L’intenzione di Palazzo Chigi è di intervenire a fine agosto, massimo inizio settembre, nel disegno di legge “Salva infrazioni”. Queste indiscrezioni sono bastate a Sib e Fiba per annullare le altre due repliche della serrata, inizialmente annunciate per il 19 e 29 agosto. Ma c’è da essere certi che ci sarà una lunga trattativa sui contenuti del provvedimento.
Le concessioni balneari devono essere riassegnate tramite gare pubbliche entro il 31 dicembre, in base alla legge 118/2022 del governo Draghi. La maggioranza delle associazioni di categoria non è contraria alle gare, ma chiede che il governo introduca delle regole nazionali sui bandi, in modo che ci sia uniformità di criteri. Tra quelli più a cuore di Sib e Fiba c’è l’indennizzo per i concessionari uscenti, a carico dei subentranti: anche se le imprese balneari sorgono sul demanio pubblico, sono infatti una proprietà privata e per questo i titolari hanno diritto a un riconoscimento economico, in caso di passaggio dell’azienda. Inoltre, per preservare ulteriormente gli attuali operatori, la legge 118/2022 prevede di favorire i partecipanti che hanno esperienza professionale nel settore, in modo da preservare la continuità del sistema balneare che è eccellenza in tutto il mondo. Come declinare questi principi in un decreto attuativo, senza andare contro l’Ue che è contraria a qualsiasi preferenza per i concessionari uscenti, è il problema più difficile per il governo Meloni. Più ancora che giustificare la mancata promessa di evitare del tutto le gare, che sono qualcosa di ormai inevitabile per la stragrande maggioranza dei balneari, tranne quelli che preferiscono tenere la testa sotto la sabbia.

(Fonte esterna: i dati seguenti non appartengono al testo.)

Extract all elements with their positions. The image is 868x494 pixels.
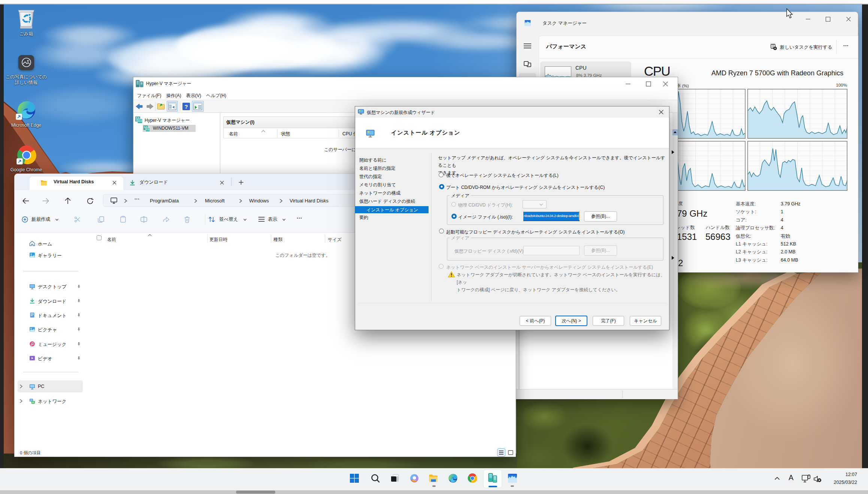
- svg-text:?: ?: [184, 103, 188, 110]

Per portare a casa un risultato soddisfacente, Palazzo Chigi starebbe lavorando al rialzo, proponendo misure come il diritto di prelazione per gli attuali concessionari e addirittura l’ennesima proroga, fino al 2025 o 2030, a seconda del tasso di occupazione dei litorali nelle singole regioni. Si tratta di misure palesemente in contrasto con la direttiva Bolkestein, ma che potrebbero rappresentare dei semplici escamotage per la trattativa con Bruxelles. Avere qualcosa di eccessivo da poter togliere dal piatto è infatti un modo per mantenere le misure più ragionevoli come gli indennizzi e la professionalità. Resta da vedere come si muoverà il ministro agli affari europei Raffaele Fitto, che ha la delega sulla materia e che non è mai stato un grande amico della categoria, sin da quando nel 2009 ricevette insulti e lanci di monetine per avere osato proporre, per la prima volta ai tempi dell’ultimo governo Berlusconi, di introdurre le gare delle concessioni.
Su tutto ciò Meloni avrà modo di meditare nelle prossime due settimane. In questi giorni la premier è in vacanza in un resort di lusso in Puglia, insieme alla figlia e all’ex compagno Andrea Giambruno. La sua dimora estiva si trova a un’ora di auto dallo stabilimento balneare del presidente del Sib Capacchione. «In due anni e otto lettere inviate, non ci ha mai risposto né ricevuto. Ora che è in vacanza a pochi chilometri da me, la invito a venire a parlarmi sotto l’ombrellone. Sarebbe importante mostrarle la realtà degli stabilimenti balneari, che è molto più popolare e distante da come la dipingono i media. Se proprio non vuole muoversi, posso anche andare a trovarla io. Spero abbia l’intelligenza e l’umiltà di accettare l’invito».